### Work to be completed:
Of all the lines in the material, count those containing the string "should" and write only the resulting number.

### Material supplied:

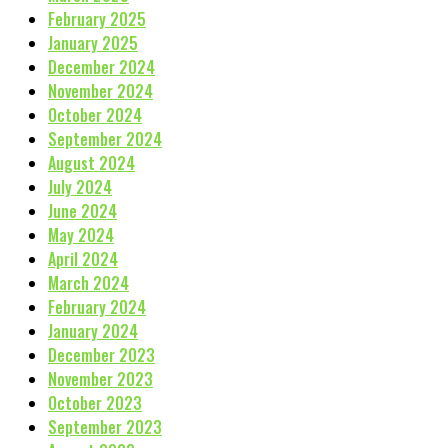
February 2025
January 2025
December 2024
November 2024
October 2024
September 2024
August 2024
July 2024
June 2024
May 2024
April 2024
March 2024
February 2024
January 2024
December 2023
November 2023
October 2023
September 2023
--
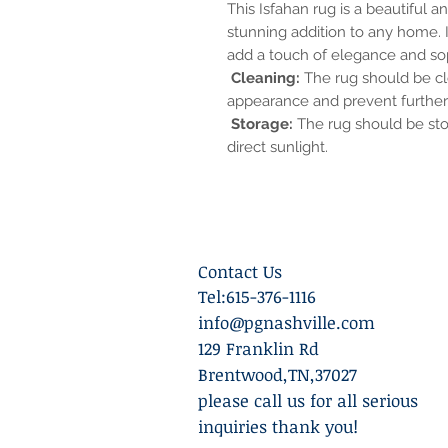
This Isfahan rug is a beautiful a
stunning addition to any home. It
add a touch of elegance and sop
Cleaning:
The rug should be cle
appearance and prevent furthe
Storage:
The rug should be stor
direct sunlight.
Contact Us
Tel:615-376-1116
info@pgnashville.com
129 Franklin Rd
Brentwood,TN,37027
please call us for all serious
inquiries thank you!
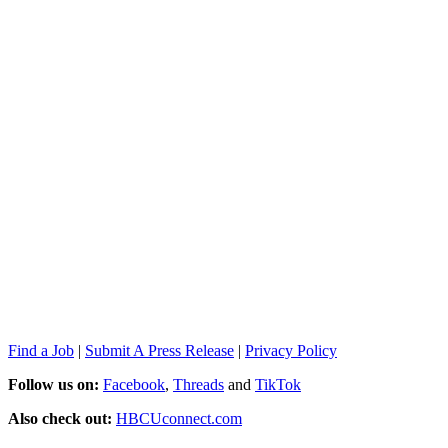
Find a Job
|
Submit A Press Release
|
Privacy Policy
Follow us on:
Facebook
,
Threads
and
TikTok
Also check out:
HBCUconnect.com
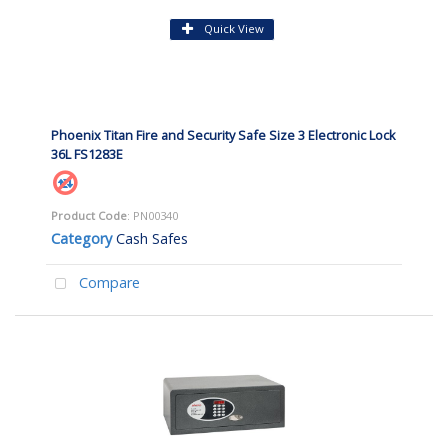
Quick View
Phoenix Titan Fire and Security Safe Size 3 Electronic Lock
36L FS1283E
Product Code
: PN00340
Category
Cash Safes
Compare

### Task result:
2